▶ [PROMPT]: Copy the entries that appear below in full, leaving out any picture among them.

▶ [AVAILABLE RECORDS]:
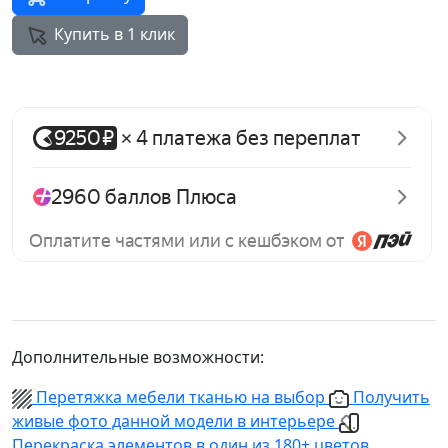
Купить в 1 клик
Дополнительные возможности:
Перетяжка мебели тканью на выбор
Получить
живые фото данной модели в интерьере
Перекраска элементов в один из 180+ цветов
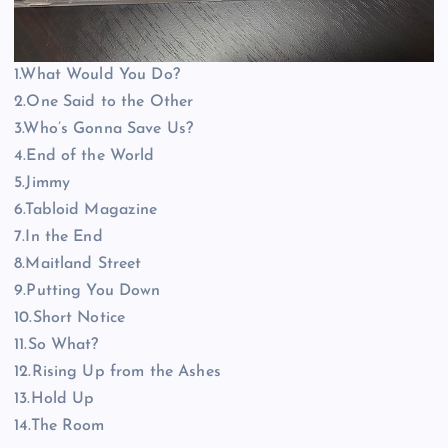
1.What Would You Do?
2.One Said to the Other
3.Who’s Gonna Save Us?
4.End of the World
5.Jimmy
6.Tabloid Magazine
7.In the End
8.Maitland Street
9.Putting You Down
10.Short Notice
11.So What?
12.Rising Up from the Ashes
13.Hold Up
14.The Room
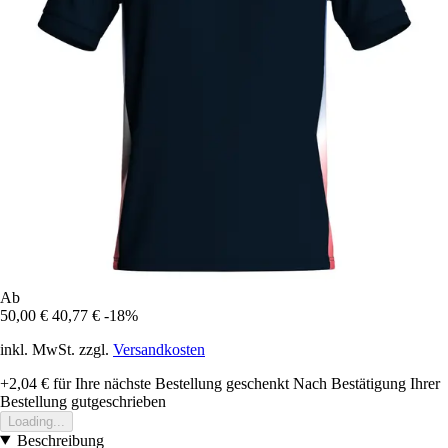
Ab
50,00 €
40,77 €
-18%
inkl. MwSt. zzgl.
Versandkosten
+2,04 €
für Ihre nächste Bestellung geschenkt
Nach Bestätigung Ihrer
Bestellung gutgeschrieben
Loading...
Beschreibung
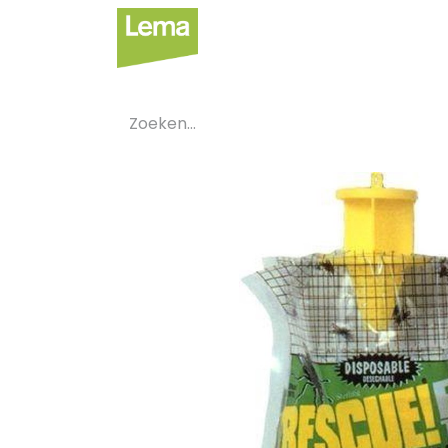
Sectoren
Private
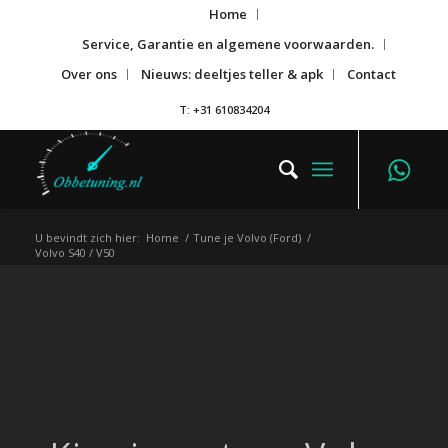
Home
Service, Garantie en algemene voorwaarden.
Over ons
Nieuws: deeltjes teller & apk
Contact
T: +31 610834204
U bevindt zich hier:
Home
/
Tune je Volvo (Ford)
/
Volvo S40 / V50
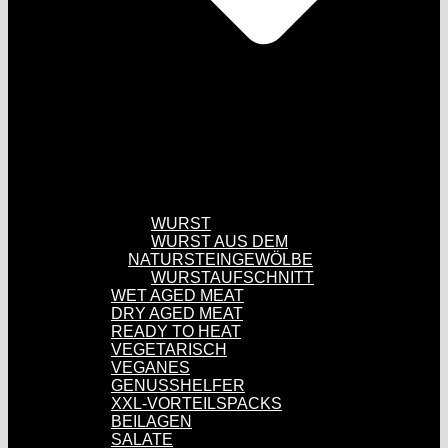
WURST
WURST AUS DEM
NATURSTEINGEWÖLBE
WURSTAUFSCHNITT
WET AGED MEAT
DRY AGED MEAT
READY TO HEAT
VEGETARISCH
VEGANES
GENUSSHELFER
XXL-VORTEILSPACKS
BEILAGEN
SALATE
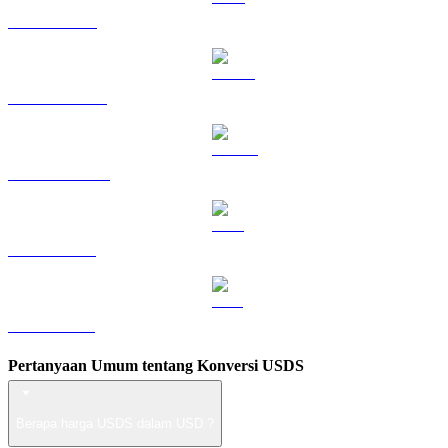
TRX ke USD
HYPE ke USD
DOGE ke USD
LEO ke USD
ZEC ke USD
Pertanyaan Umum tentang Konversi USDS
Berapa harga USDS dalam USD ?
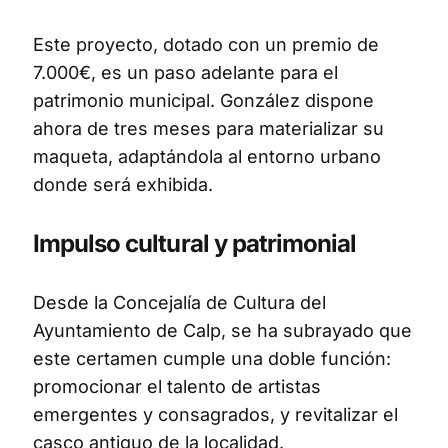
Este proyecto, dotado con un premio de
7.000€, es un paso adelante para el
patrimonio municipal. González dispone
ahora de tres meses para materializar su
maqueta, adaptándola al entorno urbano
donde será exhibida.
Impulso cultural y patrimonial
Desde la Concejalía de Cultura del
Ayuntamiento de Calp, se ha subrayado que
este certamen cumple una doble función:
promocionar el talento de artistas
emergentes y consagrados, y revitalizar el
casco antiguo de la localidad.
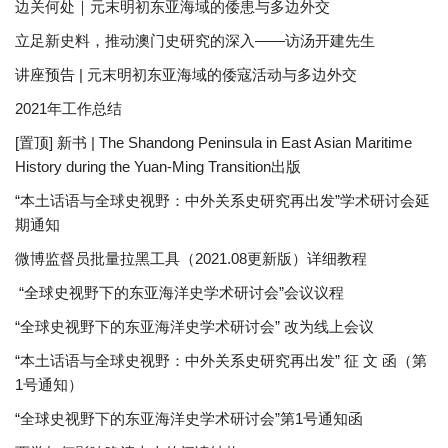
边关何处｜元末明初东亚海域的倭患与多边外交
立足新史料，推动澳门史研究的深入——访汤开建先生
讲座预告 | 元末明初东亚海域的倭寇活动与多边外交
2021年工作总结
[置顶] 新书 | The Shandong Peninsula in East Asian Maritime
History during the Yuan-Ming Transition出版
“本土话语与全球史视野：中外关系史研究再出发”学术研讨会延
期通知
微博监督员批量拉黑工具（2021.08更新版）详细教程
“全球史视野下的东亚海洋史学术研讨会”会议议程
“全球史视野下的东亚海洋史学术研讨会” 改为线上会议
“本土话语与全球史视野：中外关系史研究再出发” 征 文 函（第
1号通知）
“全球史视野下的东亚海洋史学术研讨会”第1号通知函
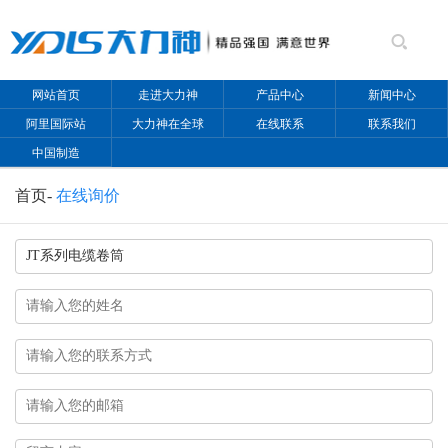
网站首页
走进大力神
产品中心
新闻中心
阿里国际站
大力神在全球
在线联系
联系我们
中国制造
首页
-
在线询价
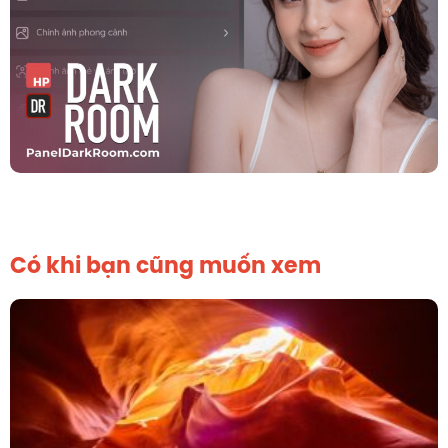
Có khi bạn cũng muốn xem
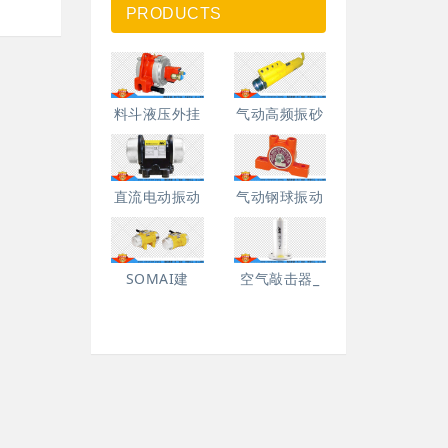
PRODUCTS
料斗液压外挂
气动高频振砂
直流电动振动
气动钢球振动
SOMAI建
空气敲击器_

▶ [TASK SOLUTION]:
Купить в 1 клик
Дополнительные возможности:
Перетяжка мебели тканью на выбор
Получить
живые фото данной модели в интерьере
Перекраска элементов в один из 180+ цветов
1.What Would You Do?
2.One Said to the Other
3.Who’s Gonna Save Us?
4.End of the World
5.Jimmy
6.Tabloid Magazine
7.In the End
8.Maitland Street
9.Putting You Down
10.Short Notice
11.So What?
12.Rising Up from the Ashes
13.Hold Up
14.The Room
Ab
50,00 €
40,77 €
-18%
inkl. MwSt. zzgl.
Versandkosten
+2,04 €
für Ihre nächste Bestellung geschenkt
Nach Bestätigung Ihrer
Bestellung gutgeschrieben
Loading...
Beschreibung
Sectoren
Private
Home
Service, Garantie en algemene voorwaarden.
Over ons
Nieuws: deeltjes teller & apk
Contact
T: +31 610834204
U bevindt zich hier:
Home
/
Tune je Volvo (Ford)
/
Volvo S40 / V50
WURST
WURST AUS DEM
NATURSTEINGEWÖLBE
WURSTAUFSCHNITT
WET AGED MEAT
DRY AGED MEAT
READY TO HEAT
VEGETARISCH
VEGANES
GENUSSHELFER
XXL-VORTEILSPACKS
BEILAGEN
SALATE
TRX ke USD
HYPE ke USD
DOGE ke USD
LEO ke USD
ZEC ke USD
Pertanyaan Umum tentang Konversi USDS
Berapa harga USDS dalam USD ?
Este proyecto, dotado con un premio de
7.000€, es un paso adelante para el
patrimonio municipal. González dispone
ahora de tres meses para materializar su
maqueta, adaptándola al entorno urbano
donde será exhibida.
Impulso cultural y patrimonial
Desde la Concejalía de Cultura del
Ayuntamiento de Calp, se ha subrayado que
este certamen cumple una doble función:
promocionar el talento de artistas
emergentes y consagrados, y revitalizar el
casco antiguo de la localidad.
边关何处｜元末明初东亚海域的倭患与多边外交
立足新史料，推动澳门史研究的深入——访汤开建先生
讲座预告 | 元末明初东亚海域的倭寇活动与多边外交
2021年工作总结
[置顶] 新书 | The Shandong Peninsula in East Asian Maritime
History during the Yuan-Ming Transition出版
“本土话语与全球史视野：中外关系史研究再出发”学术研讨会延
期通知
微博监督员批量拉黑工具（2021.08更新版）详细教程
“全球史视野下的东亚海洋史学术研讨会”会议议程
“全球史视野下的东亚海洋史学术研讨会” 改为线上会议
“本土话语与全球史视野：中外关系史研究再出发” 征 文 函（第
1号通知）
“全球史视野下的东亚海洋史学术研讨会”第1号通知函
网站首页
走进大力神
产品中心
新闻中心
阿里国际站
大力神在全球
在线联系
联系我们
中国制造
首页
-
在线询价
Có khi bạn cũng muốn xem
PRODUCTS
料斗液压外挂
气动高频振砂
直流电动振动
气动钢球振动
SOMAI建
空气敲击器_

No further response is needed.